Castlepoint denied the claim citing the definition of “residence premises,” which was defined to mean, in relevant part, “a two family dwelling where you reside in at least one of the family units and which is shown as the residence premises’ in the Declarations.”

 

The court affirmed the denial finding that there were “three separate living units,” each with its own bedroom, bathroom, kitchen (or kitchenette) and separate entrance.  The court declined to accept plaintiff’s argument that there were no formal partitions between the second floor and other levels and that the kitchen on the second floor was nothing more than a “very small kitchenette.” 

 

The court found that the evidence submitted was sufficient to establish as a matter of law that the structural configuration of the premises was arranged to consist of three dwelling units.  Whether the second floor had an exterior entry/exit was inconsequential.  Of importance, the court rejected the argument that in order to be considered a separate dwelling it needed to constitute an “apartment” as defined by the Administrative Code of the City of New York. 

 

EARL’S PEARLS
Earl K. Cantwell
[email protected]

 

06/18/15       Monier Inc. v American Home Insurance Co.
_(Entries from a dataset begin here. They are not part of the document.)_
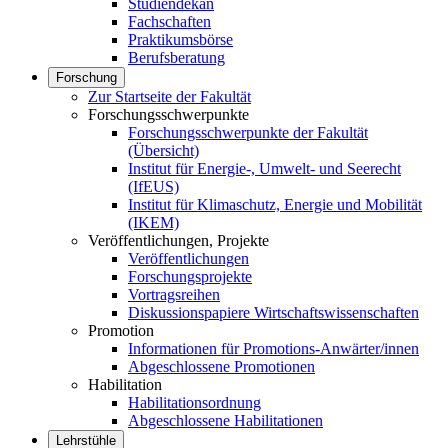
Studiendekan
Fachschaften
Praktikumsbörse
Berufsberatung
Forschung
Zur Startseite der Fakultät
Forschungsschwerpunkte
Forschungsschwerpunkte der Fakultät
(Übersicht)
Institut für Energie-, Umwelt- und Seerecht
(IfEUS)
Institut für Klimaschutz, Energie und Mobilität
(IKEM)
Veröffentlichungen, Projekte
Veröffentlichungen
Forschungsprojekte
Vortragsreihen
Diskussionspapiere Wirtschaftswissenschaften
Promotion
Informationen für Promotions-Anwärter/innen
Abgeschlossene Promotionen
Habilitation
Habilitationsordnung
Abgeschlossene Habilitationen
Lehrstühle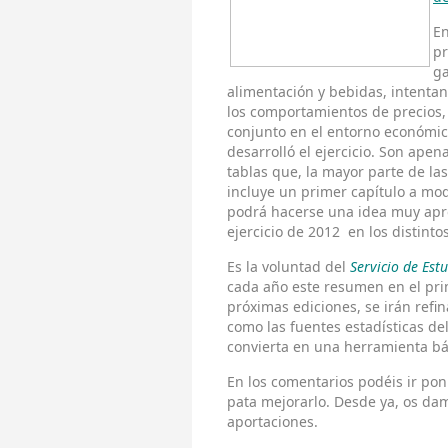
En
pr
ga
alimentación y bebidas, intenta
los comportamientos de precios,
conjunto en el entorno económico
desarrolló el ejercicio. Son apen
tablas que, la mayor parte de la
incluye un primer capítulo a mod
podrá hacerse una idea muy apr
ejercicio de 2012 en los distinto
Es la voluntad del
Servicio de Es
cada año este resumen en el prim
próximas ediciones, se irán refi
como las fuentes estadísticas de
convierta en una herramienta bás
En los comentarios podéis ir po
pata mejorarlo. Desde ya, os dam
aportaciones.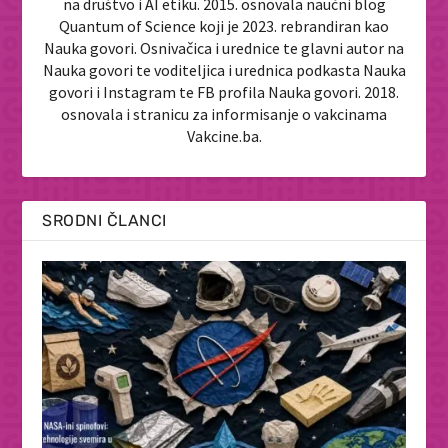
na društvo i AI etiku. 2015. osnovala naučni blog
Quantum of Science koji je 2023. rebrandiran kao
Nauka govori. Osnivačica i urednice te glavni autor na
Nauka govori te voditeljica i urednica podkasta Nauka
govori i Instagram te FB profila Nauka govori. 2018.
osnovala i stranicu za informisanje o vakcinama
Vakcine.ba.
SRODNI ČLANCI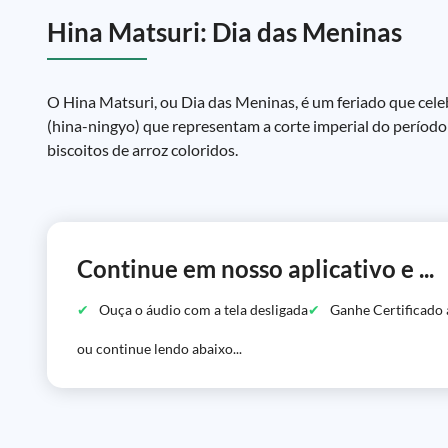
Hina Matsuri: Dia das Meninas
O Hina Matsuri, ou Dia das Meninas, é um feriado que cele
(hina-ningyo) que representam a corte imperial do períod
biscoitos de arroz coloridos.
Continue em nosso aplicativo e ...
Ouça o áudio com a tela desligada
Ganhe Certificado 
ou continue lendo abaixo...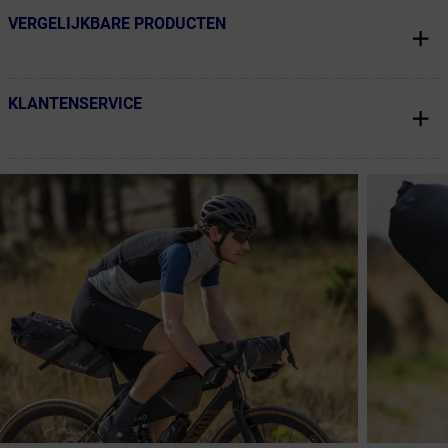
VERGELIJKBARE PRODUCTEN
← Terug naar productnavigatie
KLANTENSERVICE
← Terug naar productnavigatie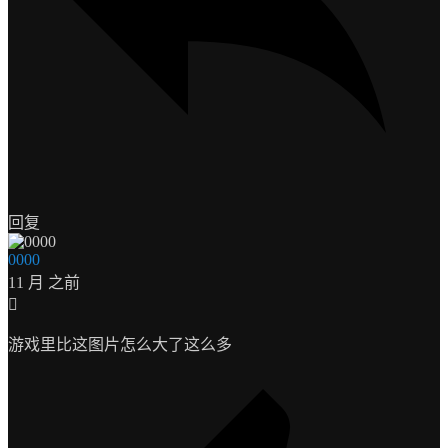
回复
0000
11 月 之前
游戏里比这图片怎么大了这么多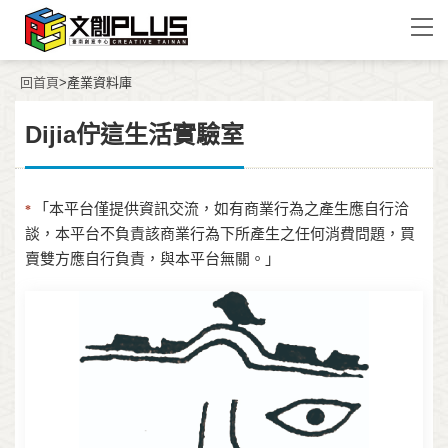
回首頁
>產業資料庫
Dijia佇這生活實驗室
「本平台僅提供資訊交流，如有商業行為之產生應自行洽
*
談，本平台不負責該商業行為下所產生之任何消費問題，買
賣雙方應自行負責，與本平台無關。」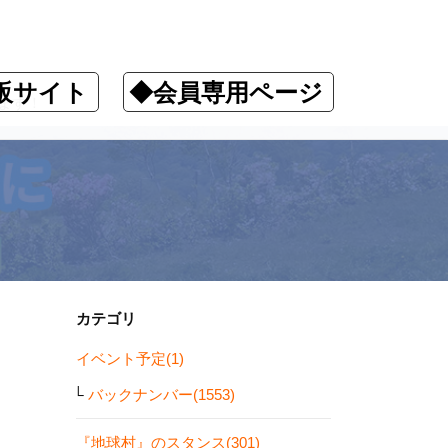
販サイト
◆会員専用ページ
ます！
カテゴリ
イベント予定(1)
バックナンバー(1553)
『地球村』のスタンス(301)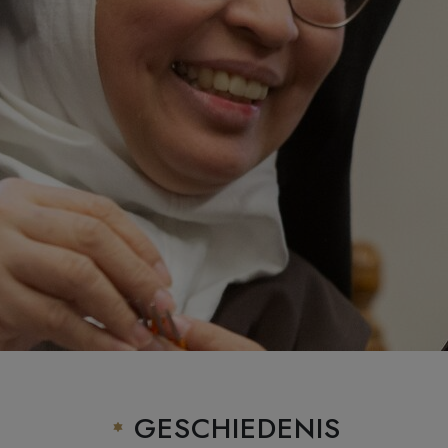
GESCHIEDENIS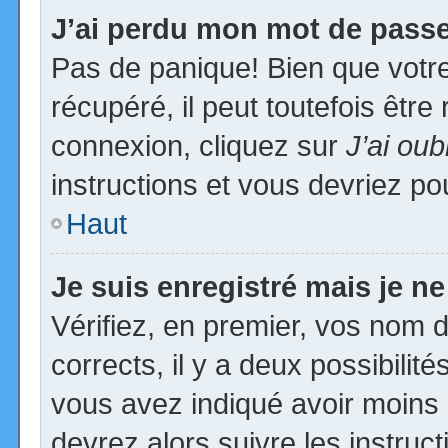
J’ai perdu mon mot de passe
Pas de panique! Bien que votr
récupéré, il peut toutefois être 
connexion, cliquez sur
J’ai ou
instructions et vous devriez p
Haut
Je suis enregistré mais je n
Vérifiez, en premier, vos nom d’
corrects, il y a deux possibilit
vous avez indiqué avoir moins d
devrez alors suivre les instruc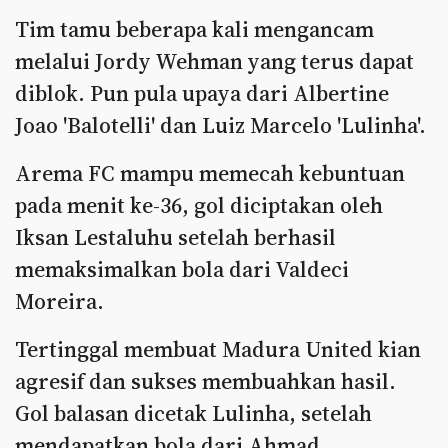
Tim tamu beberapa kali mengancam
melalui Jordy Wehman yang terus dapat
diblok. Pun pula upaya dari Albertine
Joao 'Balotelli' dan Luiz Marcelo 'Lulinha'.
Arema FC mampu memecah kebuntuan
pada menit ke-36, gol diciptakan oleh
Iksan Lestaluhu setelah berhasil
memaksimalkan bola dari Valdeci
Moreira.
Tertinggal membuat Madura United kian
agresif dan sukses membuahkan hasil.
Gol balasan dicetak Lulinha, setelah
mendapatkan bola dari Ahmad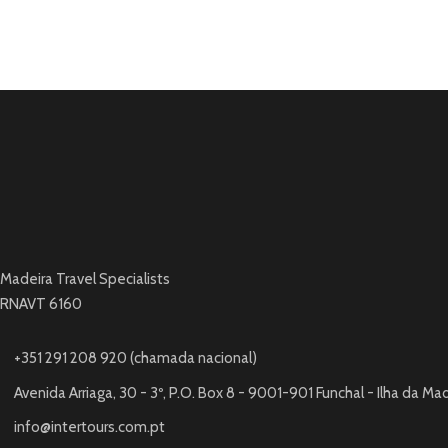
Madeira Travel Specialists
RNAVT 6160
+351 291 208 920 (chamada nacional)
Avenida Arriaga, 30 - 3º, P.O. Box 8 - 9001-901 Funchal - Ilha da Ma
info@intertours.com.pt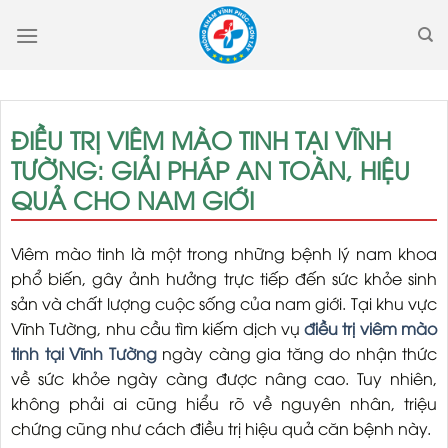
Skip
to
content
ĐIỀU TRỊ VIÊM MÀO TINH TẠI VĨNH
TƯỜNG: GIẢI PHÁP AN TOÀN, HIỆU
QUẢ CHO NAM GIỚI
Viêm mào tinh là một trong những bệnh lý nam khoa
phổ biến, gây ảnh hưởng trực tiếp đến sức khỏe sinh
sản và chất lượng cuộc sống của nam giới. Tại khu vực
Vĩnh Tường, nhu cầu tìm kiếm dịch vụ
điều trị viêm mào
tinh tại Vĩnh Tường
ngày càng gia tăng do nhận thức
về sức khỏe ngày càng được nâng cao. Tuy nhiên,
không phải ai cũng hiểu rõ về nguyên nhân, triệu
chứng cũng như cách điều trị hiệu quả căn bệnh này.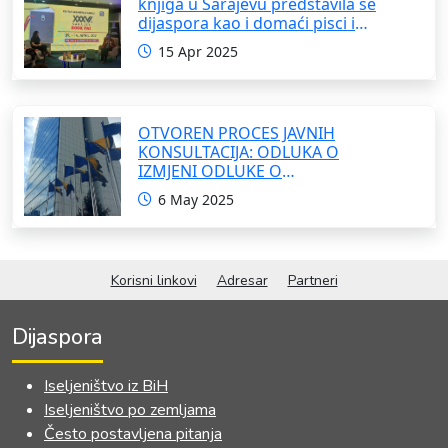
knjiga u Sarajevu predstavila se
dijaspora kao i domaći pisci i
umjetnici
15 Apr 2025
OTVOREN PROCES JAVNIH
KONSULTACIJA: ODLUKA O
IZMJENI ODLUKE O
FORMIRANJU INTERRESORNE
6 May 2025
RADNE GRUPE ZA IZRADU
OKVIRNOG ZAKONA O
SARADNJI SA ISELJENIŠTVOM
INSTITUCIJA BOSNE I
Korisni linkovi
Adresar
Partneri
HERCEGOVINE
Dijaspora
Iseljeništvo iz BiH
Iseljeništvo po zemljama
Često postavljena pitanja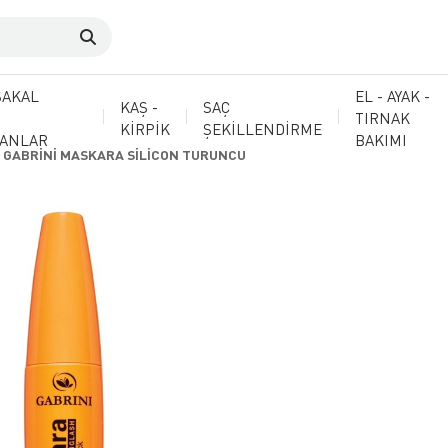
SAKAL
EL - AYAK -
KAŞ -
SAÇ
TIRNAK
KİRPİK
ŞEKİLLENDİRME
MANLAR
BAKIMI
GABRİNİ MASKARA SİLİCON TURUNCU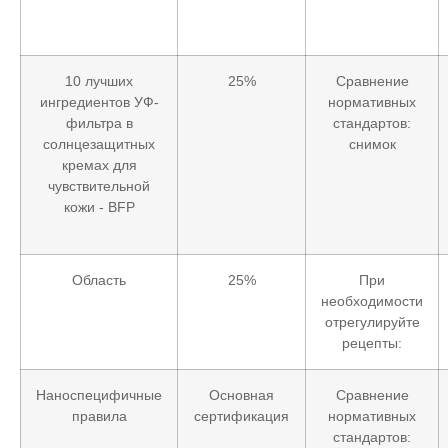
10 лучших
25%
Сравнение
ингредиентов УФ-
нормативных
фильтра в
стандартов:
солнцезащитных
снимок
кремах для
чувствительной
кожи - BFP
Область
25%
При
необходимости
отрегулируйте
рецепты:
Наноспецифичные
Основная
Сравнение
правила
сертификация
нормативных
стандартов: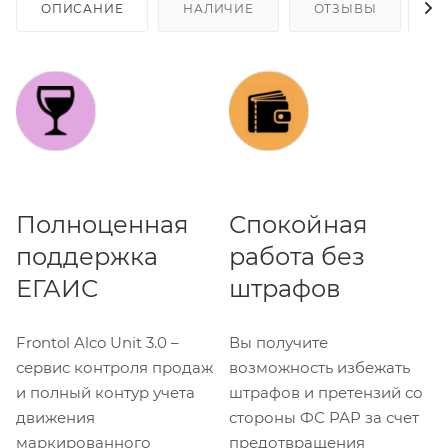
ОПИСАНИЕ
НАЛИЧИЕ
ОТЗЫВЫ
К
Полноценная
Спокойная
поддержка
работа без
ЕГАИС
штрафов
Frontol Alco Unit 3.0 –
Вы получите
сервис контроля продаж
возможность избежать
и полный контур учета
штрафов и претензий со
движения
стороны ФС РАР за счет
маркированного
предотвращения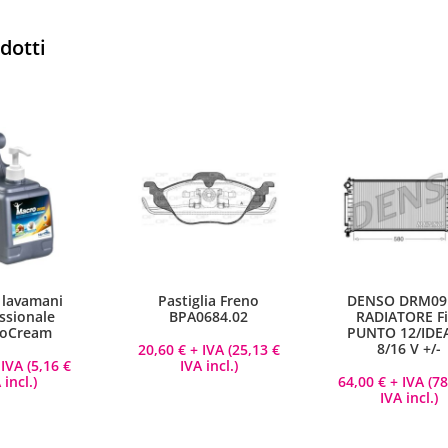
odotti
 lavamani
Pastiglia Freno
DENSO DRM09
ssionale
BPA0684.02
RADIATORE Fi
oCream
PUNTO 12/IDE
8/16 V +/-
20,60
€
+ IVA (
25,13
€
IVA (
5,16
€
IVA incl.)
 incl.)
64,00
€
+ IVA (
7
IVA incl.)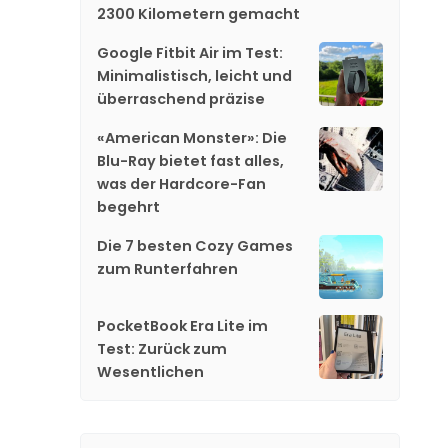
2300 Kilometern gemacht
Google Fitbit Air im Test:
Minimalistisch, leicht und
überraschend präzise
«American Monster»: Die
Blu-Ray bietet fast alles,
was der Hardcore-Fan
begehrt
Die 7 besten Cozy Games
zum Runterfahren
PocketBook Era Lite im
Test: Zurück zum
Wesentlichen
California Court of Appeals

A New Twist on Construction Defects: Misrepresentation

 

California homeowners brought a class action against Monier, a manufacturer of roof tiles, and the state court action claimed that roof tiles deteriorated well before expiration of a 50 year warranty.  American Home and several other companies denied coverage due to the lack of a defined accidental occurence.  Monier then sued a number of insurers seeking a declaration that they had an obligation to provide defense and indemnification in the class action.

 

After a bifurcated bench trial, the trial court concluded that the insurance companies did not have a duty to defend because the class action did not allege a covered “occurrence”.  On appeal, this decision was affirmed. 

 

The essential basis for the ruling was that the claims alleged arose from claimed misrepresentations regarding the roof tiles which were intentional, non-accidental actions outside the scope of potential coverage.

 

Monier argued that the complaint included a claim under the California Consumers Legal Remedies Act which could be based on unintentional conduct.  However, this theory was rejected by the appellate court because the class action was essentially based upon misrepresentations, which are intentional acts whether made knowingly or negligently.

 

Monier also raised the argument that, while “misrepresentation” may have been a stated legal theory, the class action claims and damages really arose from an unintentional product defect in the roofing tiles.  The appellate court also rejected this analysis holding that the factual allegations in the complaint were that class members were damaged by misrepresentations concerning the tiles, not due to some defect in manufacturing or application.

 

This case presents an interesting development in the construction defect analysis since the underlying claim was primarily based on misrepresentation and not negligence, defective installation, breach of warranty, and other usual theories.  The courts applied an initial test of whether the claim included a covered accidental “occurrence”, as they frequently do in assessing construction defect claims. 

 

It is also interesting that the trial court decision arose from a bifurcated bench trial, and in cases where the core of the dispute is whether there is coverage, such a bifurcated proceeding seems a logical and efficient to mechanism to present, analyze, and get a declaratory judicial coverage opinion.